DATA SECTION:
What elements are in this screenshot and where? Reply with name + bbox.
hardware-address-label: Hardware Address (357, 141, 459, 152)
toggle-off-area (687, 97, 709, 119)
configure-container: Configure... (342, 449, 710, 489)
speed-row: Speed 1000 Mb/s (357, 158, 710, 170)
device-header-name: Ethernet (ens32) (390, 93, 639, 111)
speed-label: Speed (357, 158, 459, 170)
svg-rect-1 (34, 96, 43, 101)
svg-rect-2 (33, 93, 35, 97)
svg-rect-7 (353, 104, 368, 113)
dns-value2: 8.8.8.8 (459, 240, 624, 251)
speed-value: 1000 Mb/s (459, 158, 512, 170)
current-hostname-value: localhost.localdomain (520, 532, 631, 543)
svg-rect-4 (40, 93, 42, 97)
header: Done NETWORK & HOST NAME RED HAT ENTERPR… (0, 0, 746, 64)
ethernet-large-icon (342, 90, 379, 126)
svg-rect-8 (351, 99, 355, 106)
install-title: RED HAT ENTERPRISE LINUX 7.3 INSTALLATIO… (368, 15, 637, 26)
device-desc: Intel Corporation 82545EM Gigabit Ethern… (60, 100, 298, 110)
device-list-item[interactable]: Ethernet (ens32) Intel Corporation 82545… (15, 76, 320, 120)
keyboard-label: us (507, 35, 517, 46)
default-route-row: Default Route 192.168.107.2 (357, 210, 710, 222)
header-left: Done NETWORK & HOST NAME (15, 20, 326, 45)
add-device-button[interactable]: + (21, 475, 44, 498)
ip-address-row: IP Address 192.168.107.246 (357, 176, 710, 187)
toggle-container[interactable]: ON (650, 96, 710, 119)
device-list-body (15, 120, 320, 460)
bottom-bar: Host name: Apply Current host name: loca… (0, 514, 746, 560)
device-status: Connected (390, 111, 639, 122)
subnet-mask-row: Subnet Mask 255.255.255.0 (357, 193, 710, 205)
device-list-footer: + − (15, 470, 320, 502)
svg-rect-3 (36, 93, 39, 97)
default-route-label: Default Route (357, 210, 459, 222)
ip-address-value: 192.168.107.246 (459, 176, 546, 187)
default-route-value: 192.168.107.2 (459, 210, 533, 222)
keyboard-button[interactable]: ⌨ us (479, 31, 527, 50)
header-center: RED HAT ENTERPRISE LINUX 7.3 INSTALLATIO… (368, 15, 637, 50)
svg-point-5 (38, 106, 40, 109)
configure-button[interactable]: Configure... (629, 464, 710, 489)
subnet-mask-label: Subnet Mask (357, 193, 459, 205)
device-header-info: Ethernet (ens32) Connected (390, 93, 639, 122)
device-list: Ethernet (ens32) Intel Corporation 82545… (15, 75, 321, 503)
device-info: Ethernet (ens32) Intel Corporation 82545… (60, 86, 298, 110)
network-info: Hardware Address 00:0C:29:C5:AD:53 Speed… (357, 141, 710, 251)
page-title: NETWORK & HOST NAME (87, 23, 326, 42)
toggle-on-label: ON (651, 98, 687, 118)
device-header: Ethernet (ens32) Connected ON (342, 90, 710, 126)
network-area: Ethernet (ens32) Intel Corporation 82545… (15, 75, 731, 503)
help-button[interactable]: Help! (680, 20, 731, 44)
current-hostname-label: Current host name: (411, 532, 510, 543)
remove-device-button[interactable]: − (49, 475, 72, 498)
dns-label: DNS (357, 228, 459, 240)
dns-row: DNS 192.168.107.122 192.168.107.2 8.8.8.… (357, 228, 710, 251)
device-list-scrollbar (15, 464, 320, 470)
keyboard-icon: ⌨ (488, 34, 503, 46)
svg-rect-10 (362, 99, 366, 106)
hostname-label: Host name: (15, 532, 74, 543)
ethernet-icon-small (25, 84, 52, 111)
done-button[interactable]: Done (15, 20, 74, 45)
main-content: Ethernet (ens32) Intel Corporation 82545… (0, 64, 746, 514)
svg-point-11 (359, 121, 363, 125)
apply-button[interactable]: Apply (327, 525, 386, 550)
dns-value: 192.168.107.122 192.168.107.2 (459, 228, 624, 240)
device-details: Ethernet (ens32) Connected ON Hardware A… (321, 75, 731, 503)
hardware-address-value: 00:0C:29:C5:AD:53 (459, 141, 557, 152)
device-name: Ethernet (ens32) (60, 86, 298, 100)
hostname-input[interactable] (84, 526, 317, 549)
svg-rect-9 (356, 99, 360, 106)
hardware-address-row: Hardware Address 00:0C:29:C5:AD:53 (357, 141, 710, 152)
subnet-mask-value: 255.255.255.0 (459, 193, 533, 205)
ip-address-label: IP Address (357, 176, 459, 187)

YOUR ASSIGNMENT:
Each line of the listing is to be repeated exactly.

EXPECTED ANSWER:
What elements are in this screenshot and where? Reply with name + bbox.
hardware-address-label: Hardware Address (357, 141, 459, 152)
toggle-off-area (687, 97, 709, 119)
configure-container: Configure... (342, 449, 710, 489)
speed-row: Speed 1000 Mb/s (357, 158, 710, 170)
device-header-name: Ethernet (ens32) (390, 93, 639, 111)
speed-label: Speed (357, 158, 459, 170)
svg-rect-1 (34, 96, 43, 101)
svg-rect-2 (33, 93, 35, 97)
svg-rect-7 (353, 104, 368, 113)
dns-value2: 8.8.8.8 (459, 240, 624, 251)
speed-value: 1000 Mb/s (459, 158, 512, 170)
current-hostname-value: localhost.localdomain (520, 532, 631, 543)
svg-rect-4 (40, 93, 42, 97)
header: Done NETWORK & HOST NAME RED HAT ENTERPR… (0, 0, 746, 64)
ethernet-large-icon (342, 90, 379, 126)
svg-rect-8 (351, 99, 355, 106)
install-title: RED HAT ENTERPRISE LINUX 7.3 INSTALLATIO… (368, 15, 637, 26)
device-desc: Intel Corporation 82545EM Gigabit Ethern… (60, 100, 298, 110)
device-list-item[interactable]: Ethernet (ens32) Intel Corporation 82545… (15, 76, 320, 120)
keyboard-label: us (507, 35, 517, 46)
default-route-row: Default Route 192.168.107.2 (357, 210, 710, 222)
header-left: Done NETWORK & HOST NAME (15, 20, 326, 45)
add-device-button[interactable]: + (21, 475, 44, 498)
ip-address-row: IP Address 192.168.107.246 (357, 176, 710, 187)
toggle-container[interactable]: ON (650, 96, 710, 119)
device-list-body (15, 120, 320, 460)
bottom-bar: Host name: Apply Current host name: loca… (0, 514, 746, 560)
device-status: Connected (390, 111, 639, 122)
subnet-mask-row: Subnet Mask 255.255.255.0 (357, 193, 710, 205)
device-list-footer: + − (15, 470, 320, 502)
svg-rect-3 (36, 93, 39, 97)
default-route-label: Default Route (357, 210, 459, 222)
ip-address-value: 192.168.107.246 (459, 176, 546, 187)
default-route-value: 192.168.107.2 (459, 210, 533, 222)
keyboard-button[interactable]: ⌨ us (479, 31, 527, 50)
header-center: RED HAT ENTERPRISE LINUX 7.3 INSTALLATIO… (368, 15, 637, 50)
svg-point-5 (38, 106, 40, 109)
configure-button[interactable]: Configure... (629, 464, 710, 489)
subnet-mask-label: Subnet Mask (357, 193, 459, 205)
device-header-info: Ethernet (ens32) Connected (390, 93, 639, 122)
device-list: Ethernet (ens32) Intel Corporation 82545… (15, 75, 321, 503)
device-info: Ethernet (ens32) Intel Corporation 82545… (60, 86, 298, 110)
network-info: Hardware Address 00:0C:29:C5:AD:53 Speed… (357, 141, 710, 251)
page-title: NETWORK & HOST NAME (87, 23, 326, 42)
toggle-on-label: ON (651, 98, 687, 118)
device-header: Ethernet (ens32) Connected ON (342, 90, 710, 126)
network-area: Ethernet (ens32) Intel Corporation 82545… (15, 75, 731, 503)
help-button[interactable]: Help! (680, 20, 731, 44)
current-hostname-label: Current host name: (411, 532, 510, 543)
remove-device-button[interactable]: − (49, 475, 72, 498)
dns-label: DNS (357, 228, 459, 240)
dns-row: DNS 192.168.107.122 192.168.107.2 8.8.8.… (357, 228, 710, 251)
device-list-scrollbar (15, 464, 320, 470)
keyboard-icon: ⌨ (488, 34, 503, 46)
svg-rect-10 (362, 99, 366, 106)
hostname-label: Host name: (15, 532, 74, 543)
ethernet-icon-small (25, 84, 52, 111)
done-button[interactable]: Done (15, 20, 74, 45)
main-content: Ethernet (ens32) Intel Corporation 82545… (0, 64, 746, 514)
svg-point-11 (359, 121, 363, 125)
apply-button[interactable]: Apply (327, 525, 386, 550)
dns-value: 192.168.107.122 192.168.107.2 (459, 228, 624, 240)
device-details: Ethernet (ens32) Connected ON Hardware A… (321, 75, 731, 503)
hardware-address-value: 00:0C:29:C5:AD:53 (459, 141, 557, 152)
device-name: Ethernet (ens32) (60, 86, 298, 100)
hostname-input[interactable] (84, 526, 317, 549)
svg-rect-9 (356, 99, 360, 106)
hardware-address-row: Hardware Address 00:0C:29:C5:AD:53 (357, 141, 710, 152)
subnet-mask-value: 255.255.255.0 (459, 193, 533, 205)
ip-address-label: IP Address (357, 176, 459, 187)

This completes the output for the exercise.